(Exercise data Opens)

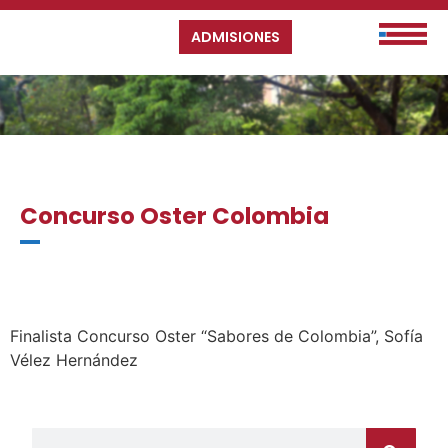
ADMISIONES
Concurso Oster Colombia
Finalista Concurso Oster “Sabores de Colombia”, Sofía
Vélez Hernández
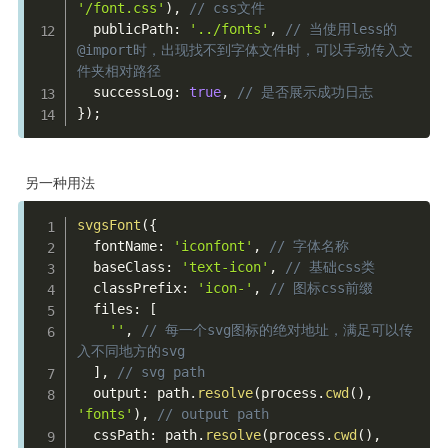
'/font.css'
)
,
// css文件
  publicPath
:
'../fonts'
,
// 当使用less的
@import时，出现找不到字体文件时，可以手动传入文
件夹相对路径
  successLog
:
true
,
// 是否展示成功日志
}
)
;
另一种用法
svgsFont
(
{
  fontName
:
'iconfont'
,
// 字体名称
  baseClass
:
'text-icon'
,
// 基础css类
  classPrefix
:
'icon-'
,
// 图标css前缀
  files
:
[
''
,
// 每一个svg图标的绝对地址，满足可以传
入不同地方的svg
]
,
// svg path
  output
:
 path
.
resolve
(
process
.
cwd
(
)
,
'fonts'
)
,
// output path
  cssPath
:
 path
.
resolve
(
process
.
cwd
(
)
,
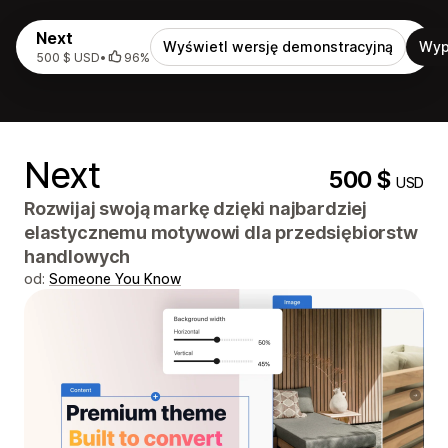
Next
Wyświetl wersję demonstracyjną
Wyp
500 $ USD
•
96%
Next
500 $
USD
Rozwijaj swoją markę dzięki najbardziej
elastycznemu motywowi dla przedsiębiorstw
handlowych
od:
Someone You Know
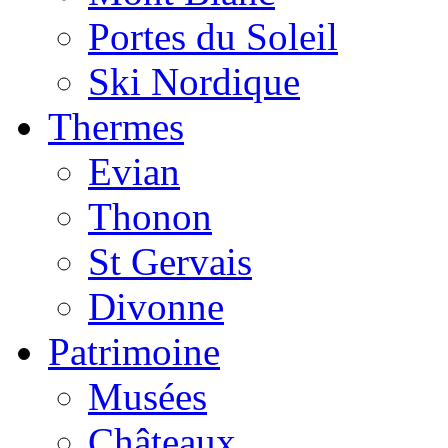
Portes du Soleil
Ski Nordique
Thermes
Evian
Thonon
St Gervais
Divonne
Patrimoine
Musées
Châteaux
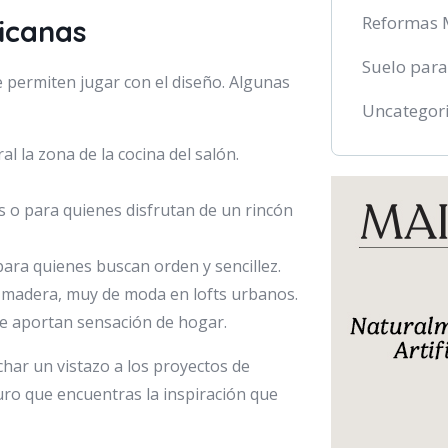
Reformas 
ricanas
Suelo para
e permiten jugar con el diseño. Algunas
Uncategor
l la zona de la cocina del salón.
s o para quienes disfrutan de un rincón
 para quienes buscan orden y sencillez.
 o madera, muy de moda en lofts urbanos.
que aportan sensación de hogar.
har un vistazo a los proyectos de
uro que encuentras la inspiración que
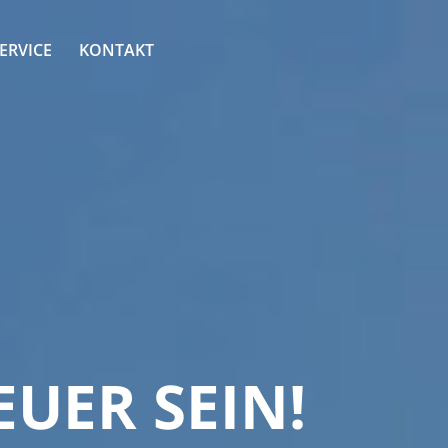
ERVICE
KONTAKT
UER SEIN!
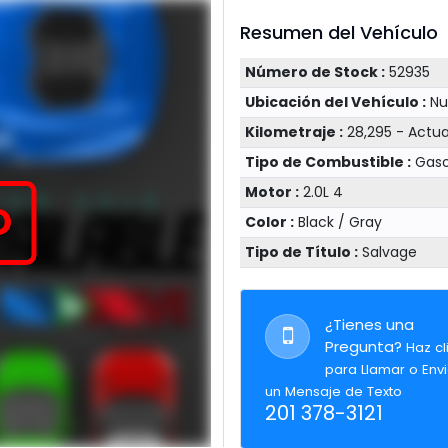
Resumen del Vehículo
Número de Stock :
52935
Ubicación del Vehículo :
Nu
Kilometraje :
28,295 - Actu
Tipo de Combustible :
Gaso
Motor :
2.0L 4
O
Color :
Black / Gray
Tipo de Título :
Salvage
¿Tienes una
Pregunta?
Haz cl
para Llamar o Envi
un Mensaje de Texto
201 378-3121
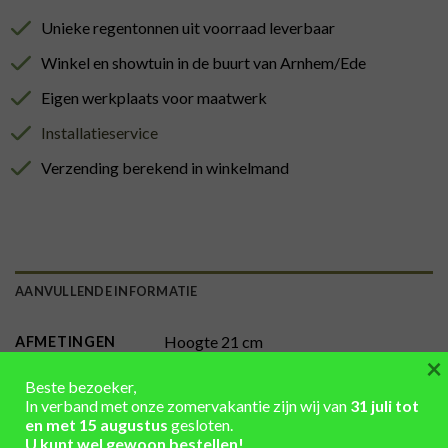
Unieke regentonnen uit voorraad leverbaar
Winkel en showtuin in de buurt van Arnhem/Ede
Eigen werkplaats voor maatwerk
Installatieservice
Verzending berekend in winkelmand
AANVULLENDE INFORMATIE
Hoogte 21 cm
AFMETINGEN
×
hardhout
,
Hout
,
ijzer
,
Metaal
MATERIAAL
Beste bezoeker,
In verband met onze zomervakantie zijn wij van
31 juli tot
onbehandeld, rood-bruin
KLEUR HOUT
en met 15 augustus
gesloten.
U kunt wel gewoon bestellen!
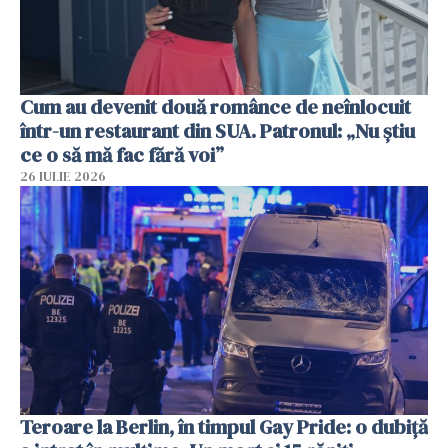
Cum au devenit două românce de neînlocuit
într-un restaurant din SUA. Patronul: „Nu știu
ce o să mă fac fără voi”
26 IULIE 2026
Teroare la Berlin, în timpul Gay Pride: o dubiță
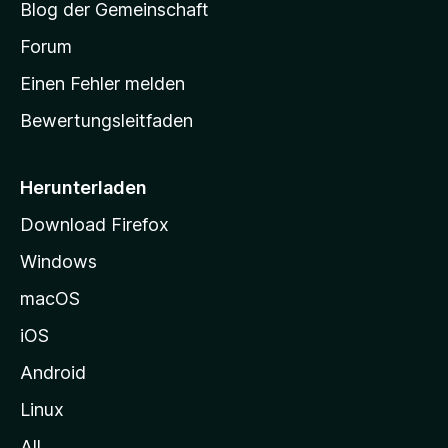
Blog der Gemeinschaft
t
a
Forum
r
Einen Fehler melden
t
Bewertungsleitfaden
s
e
i
Herunterladen
t
Download Firefox
e
Windows
g
e
macOS
h
iOS
e
n
Android
Linux
All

(Exercise data Closes)

Reproduce exactly the entries from their first line through the line containing "l la zona de la cocina del salón.", including both, and omit any pictures.

ADMISIONES
Concurso Oster Colombia
Finalista Concurso Oster “Sabores de Colombia”, Sofía
Vélez Hernández
'/font.css'
)
,
// css文件
  publicPath
:
'../fonts'
,
// 当使用less的
@import时，出现找不到字体文件时，可以手动传入文
件夹相对路径
  successLog
:
true
,
// 是否展示成功日志
}
)
;
另一种用法
svgsFont
(
{
  fontName
:
'iconfont'
,
// 字体名称
  baseClass
:
'text-icon'
,
// 基础css类
  classPrefix
:
'icon-'
,
// 图标css前缀
  files
:
[
''
,
// 每一个svg图标的绝对地址，满足可以传
入不同地方的svg
]
,
// svg path
  output
:
 path
.
resolve
(
process
.
cwd
(
)
,
'fonts'
)
,
// output path
  cssPath
:
 path
.
resolve
(
process
.
cwd
(
)
,
Next
Wyświetl wersję demonstracyjną
Wyp
500 $ USD
•
96%
Next
500 $
USD
Rozwijaj swoją markę dzięki najbardziej
elastycznemu motywowi dla przedsiębiorstw
handlowych
od:
Someone You Know
Portes du Soleil
Ski Nordique
Thermes
Evian
Thonon
St Gervais
Divonne
Patrimoine
Musées
Châteaux
Reformas 
ricanas
Suelo para
e permiten jugar con el diseño. Algunas
Uncategor
l la zona de la cocina del salón.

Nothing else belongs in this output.